Harvey's father had been a conscientious objector during the war and the son shared that belief, while having a passion for military history. And while he explored the theme of violence thoroughly in a stack of his songs, it's the socialist and pacifist message which came through. Harvey used comedy play-acting to enthrall the crowds. He looked after his audience like he was their father, stopping the show to break up fights, slowing the song to announce messages of love and changing the pace to encourage the room to act as one. Despite eight successful albums and two his singles (a spoof of Tom Jones's Delilah in 1975 and Boston Tea Party in 1976), Harvey was never able to capture his power and passion in the studio, and without the advantages of the video era, SAHB's best side was never quite shown. They were one of the very few acts which survived the punk revolution. The Sex Pistols and most other prime punk movers were SAHB fans.

But the years of portrayal of honesty and energy weighed heavy and Harvey had experienced his own woes. His brother, Les, of blues legends Stone the Crows, died by electrocution on stage in 1972, then manager Fehilly died in a plane crash in 1976. Close friends say Harvey couldn't recover. He returned with a new band. But his health was waning and, although he loved his New Alex Harvey Band, it didn't connect the way SAHB had. His last shows in Europe with The Electric Cowboys are best forgotten.
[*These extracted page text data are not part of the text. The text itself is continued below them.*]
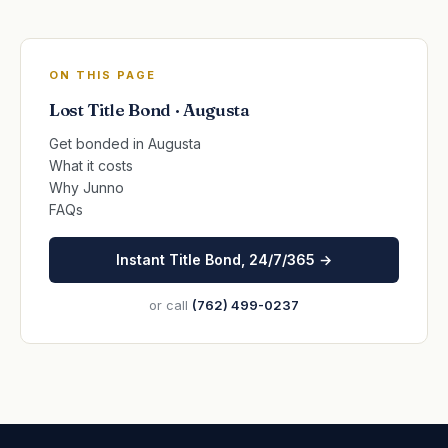
ON THIS PAGE
Lost Title Bond · Augusta
Get bonded in Augusta
What it costs
Why Junno
FAQs
Instant Title Bond, 24/7/365 →
or call
(762) 499-0237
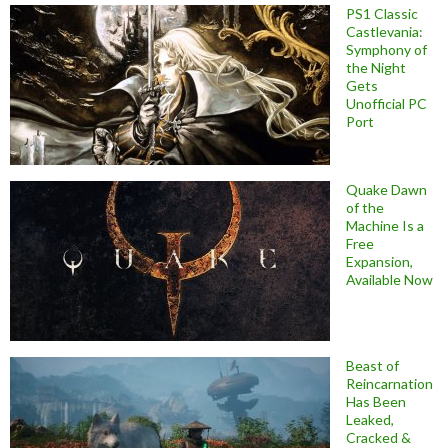
PS1 Classic
Castlevania:
Symphony of
the Night
Gets
Unofficial PC
Port
Quake Dawn
of the
Machine Is a
Free
Expansion,
Available Now
Beast of
Reincarnation
Has Been
Leaked,
Cracked &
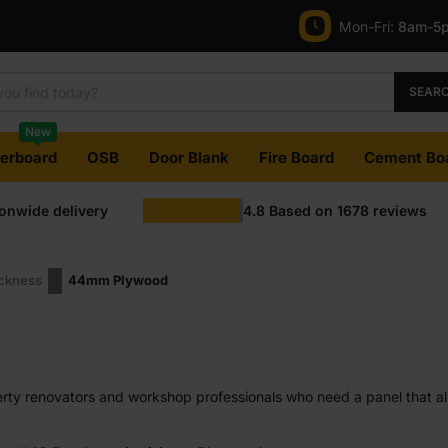
Mon-Fri:
8am-5
SEAR
New
terboard
OSB
Door Blank
Fire Board
Cement Bo
ionwide delivery
4.8
Based on
1678
reviews
ickness
44mm Plywood
ty renovators and workshop professionals who need a panel that alre
ng machining.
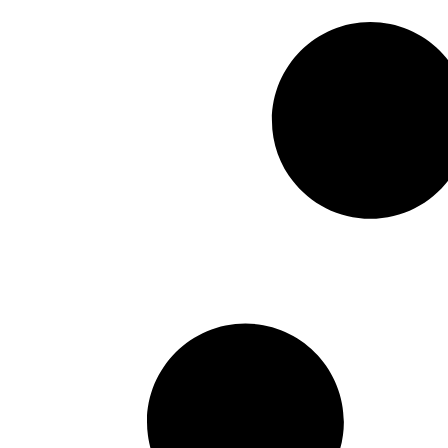
Cornstone
April 24, 2026
A New Vision for Federal Wo
Management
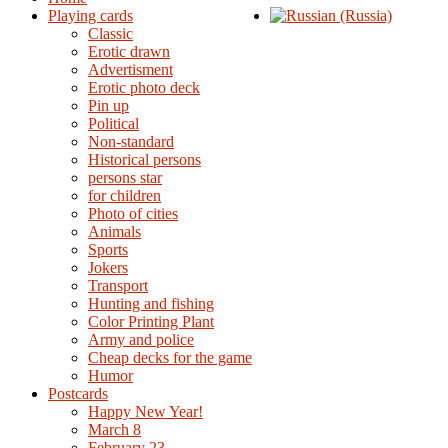
Playing cards
Classic
Erotic drawn
Advertisment
Erotic photo deck
Pin up
Political
Non-standard
Нistorical persons
persons star
for children
Photo of cities
Animals
Sports
Jokers
Transport
Hunting and fishing
Color Printing Plant
Army and police
Cheap decks for the game
Humor
Postcards
Happy New Year!
March 8
February 23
Harvey died on his way home from that last tour on February 4, 1982, a day before his 47th birthday. They called him the world's oldest punk, the faith healer and the last of the teenage idols.
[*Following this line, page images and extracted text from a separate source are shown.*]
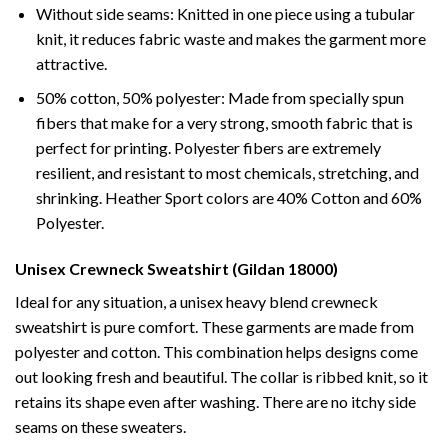
Without side seams: Knitted in one piece using a tubular
knit, it reduces fabric waste and makes the garment more
attractive.
50% cotton, 50% polyester: Made from specially spun
fibers that make for a very strong, smooth fabric that is
perfect for printing. Polyester fibers are extremely
resilient, and resistant to most chemicals, stretching, and
shrinking. Heather Sport colors are 40% Cotton and 60%
Polyester.
Unisex Crewneck Sweatshirt (Gildan 18000)
Ideal for any situation, a unisex heavy blend crewneck
sweatshirt is pure comfort. These garments are made from
polyester and cotton. This combination helps designs come
out looking fresh and beautiful. The collar is ribbed knit, so it
retains its shape even after washing. There are no itchy side
seams on these sweaters.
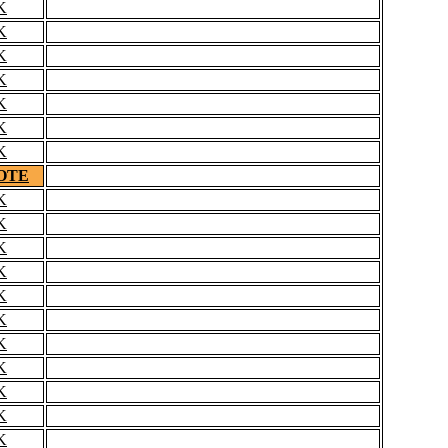
K
K
K
K
K
K
K
OTE
K
K
K
K
K
K
K
K
K
K
K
Back home in Glasgow, the world had changed since Harvey's day. The Govan slums were gone, mainstays of the music scene such as the Apollo were under threat and the popular voices were keen to forget the "no mean city" years. His death was barely marked. But that attitude, that accent, that delivery, had made a deep and indelible mark.
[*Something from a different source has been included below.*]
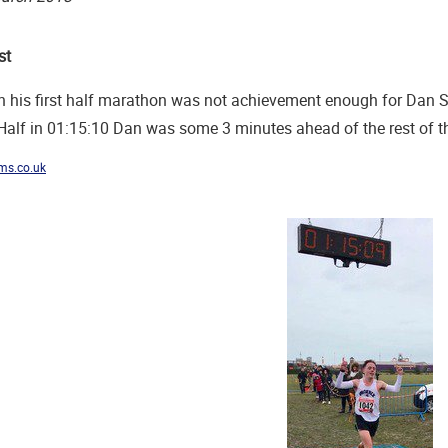
st
 his first half marathon was not achievement enough for Dan Sti
alf in 01:15:10 Dan was some 3 minutes ahead of the rest of the
ms.co.uk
Ray Conn, Harvey's last manager, recalls: "Towards the end he was ill and a lot of people let him down. But he was full of love - you remember the gap-toothed smile. So many of the things he said make more sense the older you get. He was a special man and everyone who knew him and loved him was proud to have known and loved him."

  • Martin Kielty is author of SAHB Story: the tale of the Sensational Alex Harvey Band, the official biography available from publisher NWP.

A sensational story: where are they now?

  • SAHB split up in 1977 after five years and eight albums: Framed (1972), Next (1973), The Impossible Dream (1974), Tomorrow Belongs to Me (1975), Live (1975), SAHB Stories (1976), The Penthouse Tapes (1976) and Rock Drill (1978). SAHB Without Alex released the Fourplay album in 1976.
  • Guitarist Zal Cleminson went on to play with stablemates Nazareth, Midge Ure and Elkie Brooks. Ted McKenna joined Irish guitar virtuoso Rory Gallagher. Chris Glen wound up with ex-Scorpion Michael Shenker and eventually recruited Ted into the band, and together they went on to work with Ian Gillan. Keyboardist Hugh McKenna, Harvey's closest collaborator, suffered ill-health due to the strains of rock'n'roll life and left the band in 1976. He worked with Harvey again before his death and continued his career in songwriting.
  • In 2002 the band reformed for a one-off tribute concert for Frankie Miller, and enjoyed it so much they decided to stay together. In 2004 they recruited ex-Shamen performer Max Maxwell to front the band in place of Harvey. Maxwell, himself a lifelong SAHB fan, understood no-one would accept a replacement, and set out to deliver something similar but different. After three UK tours he's been accepted by the faithful SAHBsters and the band made Zalvation their first internationally-released album in 29 years.
  • They keep the SAHB name as a tribute to a man they're proud to call their colleague and friend.